* The task: Output only the stretch of the listing that starts at the line containing "الضفة الغربية المحتلة | الضفة الغربية المحتلة" and ends at the line containing "30 يوليو، 2026", reproduced exactly with both ends.

* Material provided:
________________________________________
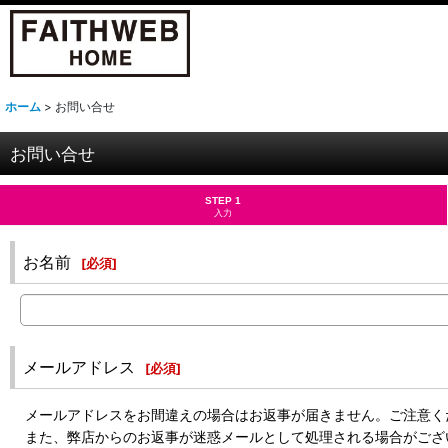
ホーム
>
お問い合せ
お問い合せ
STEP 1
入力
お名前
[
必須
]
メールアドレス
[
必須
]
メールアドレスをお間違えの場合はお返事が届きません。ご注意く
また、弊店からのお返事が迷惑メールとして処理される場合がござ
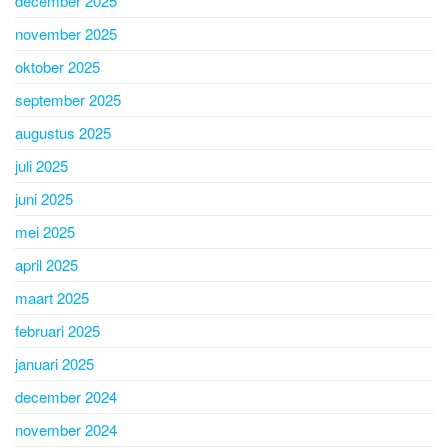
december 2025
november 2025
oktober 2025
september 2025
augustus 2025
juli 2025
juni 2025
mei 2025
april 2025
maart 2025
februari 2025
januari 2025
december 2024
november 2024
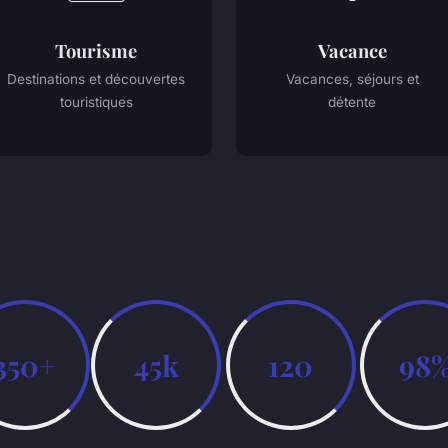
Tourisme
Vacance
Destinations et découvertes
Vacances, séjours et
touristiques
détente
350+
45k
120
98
________________________________________
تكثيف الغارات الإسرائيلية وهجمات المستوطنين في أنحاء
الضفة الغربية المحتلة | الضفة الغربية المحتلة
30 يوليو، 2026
________________________________________
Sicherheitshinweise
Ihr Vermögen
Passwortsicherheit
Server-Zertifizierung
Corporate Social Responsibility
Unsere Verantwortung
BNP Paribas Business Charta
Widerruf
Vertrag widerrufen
________________________________________
* Reply:
الضفة الغربية المحتلة | الضفة الغربية المحتلة
30 يوليو، 2026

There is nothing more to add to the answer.